Usai Wabah Hepatitis A, Ketua DPRD Pacitan Ajak Masyarakat Bantu Gairahkan Kembali Wisata

Editor: Revol Afkar
Wartawan: Yuniardi Sutondo
Minggu, 14 Juli 2019 15:51 WIB

Ronny Wahyono, Ketua DPRD Pacitan.

PACITAN, BANGSAONLINE.com - Ketua DPRD Pacitan Ronny Wahyono mengajak seluruh pihak, tidak terkecuali media massa, bersinergi memulihkan kepercayaan publik pasca wabah Hepatitis A. Hal ini dilakukan agar para wisatawan kembali bergairah datang ke Pacitan.

Sebab, menurunnya jumlah wisatawan ke Pacitan belakangan ini ditengarai akibat mewabahnya penyakit yang menyerang organ hati tersebut. Ia mengungkapkan, baru-baru ini ada sekitar 3.000 orang yang membatalkan kunjungan ke Pacitan akibat adanya wabah Hepatitis A.

"Reservasi dari perusahaan air minum kemasan yang ada di Klaten sebanyak 3.000 orang yang dibagi menjadi 2 section pada bulan September di-cancel dengan adanya hepatitis. Mereka semula hendak datang di SeaView, Pantai Teleng Ria," kata Ronny memberikan informasi terkait banyaknya wisatawan yang membatalkan kunjungannya ke Pacitan melalui percakapan WhatsApp, Ahad (14/7).

Karena itu, pria yang juga digadang hendak running di Pilkada 2020 ini berharap agar para pewarta bisa memberitakan sisi positif di balik mewabahnya penyakit Hepatitis A di Pacitan tersebut.

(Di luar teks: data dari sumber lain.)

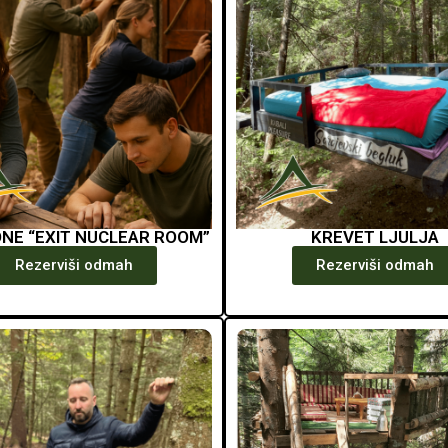
NE “EXIT NUCLEAR ROOM”
KREVET LJULJA
Rezerviši odmah
Rezerviši odmah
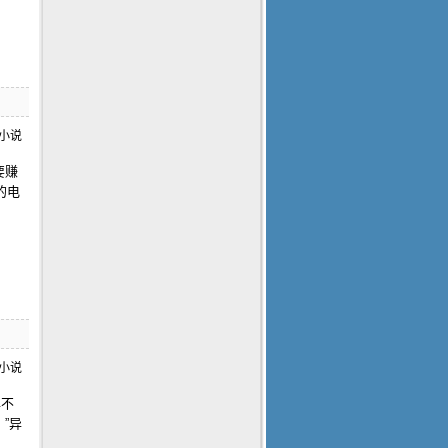
要赚
的电
年不
”异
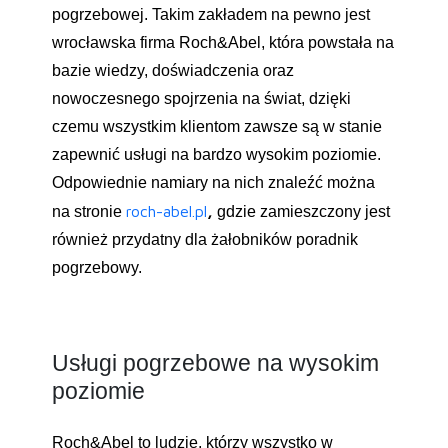
pogrzebowej. Takim zakładem na pewno jest
wrocławska firma Roch&Abel, która powstała na
bazie wiedzy, doświadczenia oraz
nowoczesnego spojrzenia na świat, dzięki
czemu wszystkim klientom zawsze są w stanie
zapewnić usługi na bardzo wysokim poziomie.
Odpowiednie namiary na nich znaleźć można
roch-abel.pl
,
na stronie
gdzie zamieszczony jest
również przydatny dla żałobników poradnik
pogrzebowy.
Usługi pogrzebowe na wysokim
poziomie
Roch&Abel to ludzie, którzy wszystko w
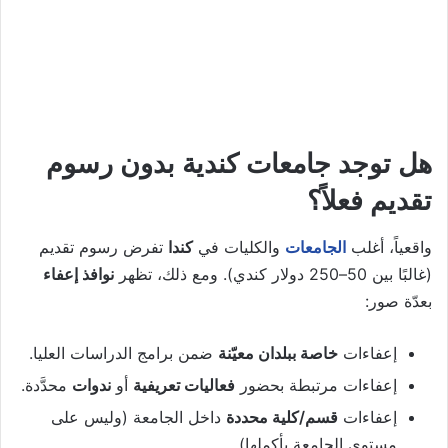
هل توجد جامعات كندية بدون رسوم
تقديم فعلاً؟
واقعياً، أغلب
الجامعات
والكليات في
كندا
تفرض رسوم تقديم
(غالبًا بين 50–250 دولار كندي). ومع ذلك، تظهر
نوافذ إعفاء
بعدّة صور:
إعفاءات
خاصة ببلدان معيّنة
ضمن برامج الدراسات العليا.
إعفاءات مرتبطة بحضور
فعاليات تعريفية
أو
ندوات
محدَّدة.
إعفاءات
قسم/كلية محددة
داخل الجامعة (وليس على
مستوى الجامعة بأكملها).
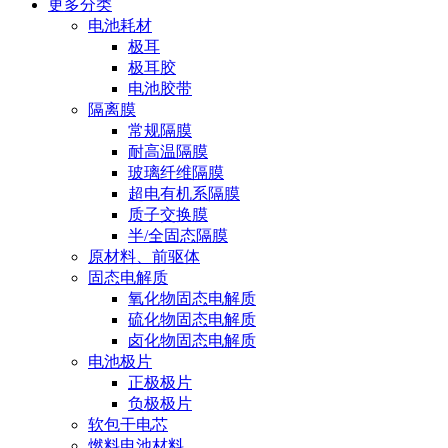
更多分类
电池耗材
极耳
极耳胶
电池胶带
隔离膜
常规隔膜
耐高温隔膜
玻璃纤维隔膜
超电有机系隔膜
质子交换膜
半/全固态隔膜
原材料、前驱体
固态电解质
氧化物固态电解质
硫化物固态电解质
卤化物固态电解质
电池极片
正极极片
负极极片
软包干电芯
燃料电池材料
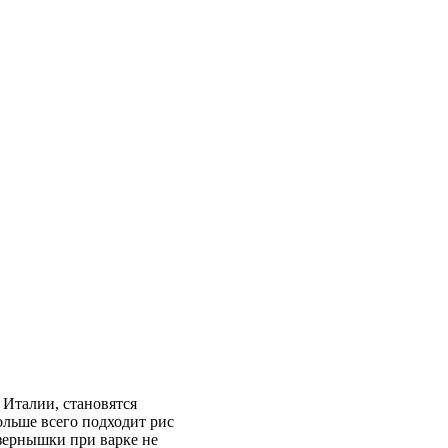
 Италии, становятся
льше всего подходит рис
 зернышки при варке не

Apalagi saat ini pemerintah melalui instansi yang ada, baik itu Kemenkes, Dinas Kesehatan Pemprov Jatim, dan kabupaten terus melakukan pemantauan dan berupaya memutus mata rantai sebaran penyakit yang menyerang fungsi hati tersebut.

"Orang yang terserang Hepatitis A lantas sembuh, justru akan mendapatkan kekebalan seumur hidup meski tidak dilakukan vaksin. Ini informasi yang saya baca dari pemberitaan media. Sehingga masyarakat tidak perlu terlampau pobia dengan kasus tersebut," jelasnya.

Sementara itu, Kepala Dinkes Pacitan, Eko Budiono, langsung bergerak melakukan kunjungan ke rumah saudara Puguh yang beralamatkan di belakang Toko Enggal Dua Kelurahan Baleharjo, Kecamatan Pacitan. Hal ini dilakukan guna memastikan yang bersangkutan terserang Hapatis A ataukah tidak.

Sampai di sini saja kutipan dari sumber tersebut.